Oil price hikes push many to resort to burning wood to stay warm in Sulaimani

SULAIMANI, Kurdistan Region - The arrival of the cold weather coupled with oil price hikes has driven many people in Sulaimani province to resort to using wood heaters to help ease some of the financial burdens on their shoulders.

Finding heating oil expensive to buy, Luqman Adil, a local in Sulaimani city's Kani Kurda neighborhood has been using wood heaters for two consecutive winters to warm up his house.

"We were unable to afford buying heating oil,” Luqman Abdul, a local, told Rudaw’s Nzar Jaza on Sunday. 

The price of one barrel of heating oil stands at 240,000 Iraqi dinars ($167).  

According to unofficial data Rudaw has received from three traders importing heaters into the Kurdistan Region, they altogether imported 710 wood heaters, up from last year's 350.

Several people across the Kurdistan Region on a monthly basis are arrested for cutting down trees, including a man who cut down more than 1,000 oak trees in Duhok province last year.

"In the past, the majority of villagers used to use wood heaters. When they knew they were useful, many other people in the urban areas followed suit," Omed Omar, a trader importing heaters to the Kurdistan Region told Rudaw on Sunday.

Omar went on to say: "For example, if in the past only five people would come and demand wood heaters, the number is 20 now."

In addition to imported wood heaters, there is high demand for domestic wood heaters.

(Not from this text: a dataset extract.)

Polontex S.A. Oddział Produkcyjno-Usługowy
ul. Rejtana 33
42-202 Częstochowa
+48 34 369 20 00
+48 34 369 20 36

"Over the past two years, people have started buying wood heaters in the urban areas, too. However, in the past, it was only villagers buying. Turkish heaters are expensive while domestic heaters are sold for 40-50,000 dinars," Hazhar Mahmood, owner of a domestic factory making household appliances in Sulaimani said.

The massive use of wood heaters comes at the expense of the environment.

The Kurdistan Region’s Forest Police and Environment Directorate has previously told Rudaw that more than 4,000 dunams of land and green spaces had been burned by Turkish bombardments in the Region's mountainous areas.

As winter intensifies, woodcutters chop down trees in the Kurdistan Region's mountainous areas.

In the course of the past three months, more than two dozen woodcutters have been arrested in Duhok province alone, Jamal Saado, commander of the Environment Protection Peshmerga Forces of Duhok, previously told Rudaw.